MS Research - The Women Who Support Us

On International Women’s day we would like to introduce you to three women without whom MS Research simply wouldn’t be able to achieve what we do. Our thanks and respect go out to Rosie, Laurence and Ollie for their hard work and commitment.

Dr Rosie Jones – Chairman

Rosie gained a PhD at Birmingham University Medical School as a Neuromuscular Physiologist and has had extensive active engagement in laboratory and clinical MS research and teaching. She has held posts at the University of Birmingham, University College London and at Bristol University and in the NHS in Bristol.

Between 2000 and 2009 she also headed up the Bristol Clinical Research Support Unit, a DH funded post supporting research activities in all Bristol’s hospital and community NHS Trusts.

Over the years her MS Research team has initiated successful bids for several million pounds in research funding from the EU, EPSRC, NIHR and a variety of charitable funds. She took over the role of Chairman for the charity in 2011 and hopes to grow its funding potential and research portfolio to encompass new areas of MS Research, Treatment & Education.

Mrs Ollie Pagington – Trustee

Ollie was born and raised in Bristol and has enjoyed various jobs in the local area. Ollie is now retired but continues to help her husband Brian manage his MS and give her spare time to MS Research as well as spending time with their grandchildren, baking and reading.

Both Ollie and Brian volunteer their time selflessly to help us raise funds for research as well as raise awareness into the daily repercussions of living with MS. Whether it be sitting for hours in supermarket foyers handing out information or dancing a highland fling on Burns Night their contribution to “seeing the back of MS” has been priceless.

Mrs Laurence Robb – Trustee

Laurence is an ex-teacher who came to England from France, married and never returned to her native country. She retired from teaching in 1995 but carried on working as a volunteer for Multiple Sclerosis causes with the MS Research Unit of Bristol University from home as well as volunteering to participate in research projects on Functional Electrical Stimulation (FES). She could not retire from MS.

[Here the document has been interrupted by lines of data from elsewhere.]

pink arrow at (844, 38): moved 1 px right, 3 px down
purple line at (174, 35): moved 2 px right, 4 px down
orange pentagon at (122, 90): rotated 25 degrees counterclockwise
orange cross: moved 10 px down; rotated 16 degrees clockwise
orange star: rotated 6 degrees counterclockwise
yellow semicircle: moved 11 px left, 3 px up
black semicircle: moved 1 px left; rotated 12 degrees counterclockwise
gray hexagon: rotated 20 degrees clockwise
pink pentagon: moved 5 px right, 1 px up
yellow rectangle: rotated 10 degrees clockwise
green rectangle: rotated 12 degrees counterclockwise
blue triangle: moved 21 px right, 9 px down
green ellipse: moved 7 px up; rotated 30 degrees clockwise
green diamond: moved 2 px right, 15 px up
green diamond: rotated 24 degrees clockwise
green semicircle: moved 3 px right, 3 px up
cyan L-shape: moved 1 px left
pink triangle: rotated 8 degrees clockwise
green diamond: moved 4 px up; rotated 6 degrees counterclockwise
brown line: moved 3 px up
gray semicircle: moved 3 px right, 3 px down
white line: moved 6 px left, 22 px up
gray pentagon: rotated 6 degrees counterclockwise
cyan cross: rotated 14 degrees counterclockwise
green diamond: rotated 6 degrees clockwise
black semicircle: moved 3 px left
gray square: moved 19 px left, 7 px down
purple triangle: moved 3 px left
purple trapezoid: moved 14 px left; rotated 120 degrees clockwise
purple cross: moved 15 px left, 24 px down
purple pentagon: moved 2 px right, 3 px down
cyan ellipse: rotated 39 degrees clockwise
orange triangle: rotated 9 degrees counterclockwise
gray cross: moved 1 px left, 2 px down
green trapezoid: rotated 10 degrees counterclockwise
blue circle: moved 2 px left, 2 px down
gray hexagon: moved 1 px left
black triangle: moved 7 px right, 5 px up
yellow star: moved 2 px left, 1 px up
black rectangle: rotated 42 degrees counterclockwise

She has tirelessly campaigned with local disabled groups on issues like access and services and successfully campaigned to support the Bristol MS Unit and to help to introduce and fund a post of Neurology Specialist Physiotherapist in Bath. This was the start of the Community Neuro and Stroke Service (now part of Virgin Care). She manages her personal care budget and MS mobility issues daily. She frequently contributes to the MS Research social media sites, paints and enjoys visiting landscaped gardens.